# What is expected:
Transcribe every record verbatim; no pictures.

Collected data
------------------------------------

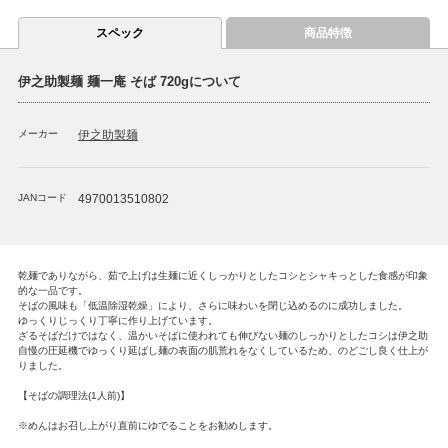
スペック
商品特徴
伊之助製麺 麺一庵 そば 720gについて
メーカー
伊之助製麺
JANコード
4970013510802
乾麺でありながら、茹で上げは生麺に近くしっかりとしたコシとシャキっとした食感が印象
的な一品です。
そばの風味も「低温除湿乾燥」により、さらに味わいを閉じ込めるのに成功しました。
ゆっくりじっくり丁寧に作り上げています。
ざるそばだけではなく、温かいそばに使われても伸びない麺のしっかりとしたコシは伊之助
自慢の圧延機でゆっくり延ばし麺の表面の肌荒れをなくしているため、のどごし良く仕上が
りました。
【そばの調理法(1人前)】
※めんはお召し上がり直前にゆでることをお勧めします。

------------------------------------

# Reply:
スペック
商品特徴
伊之助製麺 麺一庵 そば 720gについて
メーカー
伊之助製麺
JANコード
4970013510802
乾麺でありながら、茹で上げは生麺に近くしっかりとしたコシとシャキっとした食感が印象
的な一品です。
そばの風味も「低温除湿乾燥」により、さらに味わいを閉じ込めるのに成功しました。
ゆっくりじっくり丁寧に作り上げています。
ざるそばだけではなく、温かいそばに使われても伸びない麺のしっかりとしたコシは伊之助
自慢の圧延機でゆっくり延ばし麺の表面の肌荒れをなくしているため、のどごし良く仕上が
りました。
【そばの調理法(1人前)】
※めんはお召し上がり直前にゆでることをお勧めします。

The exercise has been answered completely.